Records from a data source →

▬▬▬▬▬▬▬▬▬▬

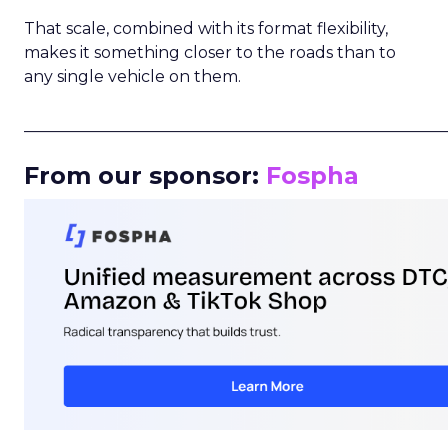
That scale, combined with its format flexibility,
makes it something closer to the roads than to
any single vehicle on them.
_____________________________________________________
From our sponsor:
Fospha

▬▬▬▬▬▬▬▬▬▬

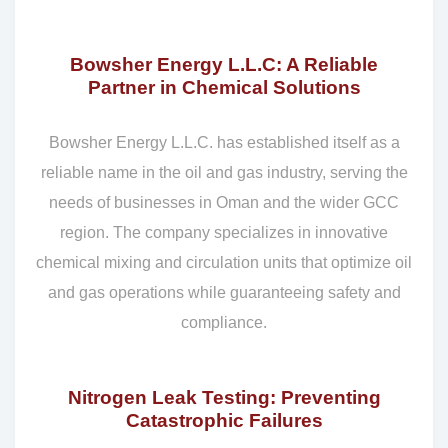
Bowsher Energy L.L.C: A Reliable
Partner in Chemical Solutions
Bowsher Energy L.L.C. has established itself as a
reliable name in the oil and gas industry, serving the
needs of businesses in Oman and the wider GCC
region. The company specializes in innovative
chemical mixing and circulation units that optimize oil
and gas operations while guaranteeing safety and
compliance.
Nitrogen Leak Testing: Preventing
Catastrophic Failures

▬▬▬▬▬▬▬▬▬▬

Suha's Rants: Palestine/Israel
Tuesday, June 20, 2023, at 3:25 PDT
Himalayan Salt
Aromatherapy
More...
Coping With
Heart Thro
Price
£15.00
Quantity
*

▬▬▬▬▬▬▬▬▬▬

Exercise instructions →
Find every line in the records above that holds the word "Energy", and copy each one.

Response area →
Bowsher Energy L.L.C: A Reliable
Bowsher Energy L.L.C. has established itself as a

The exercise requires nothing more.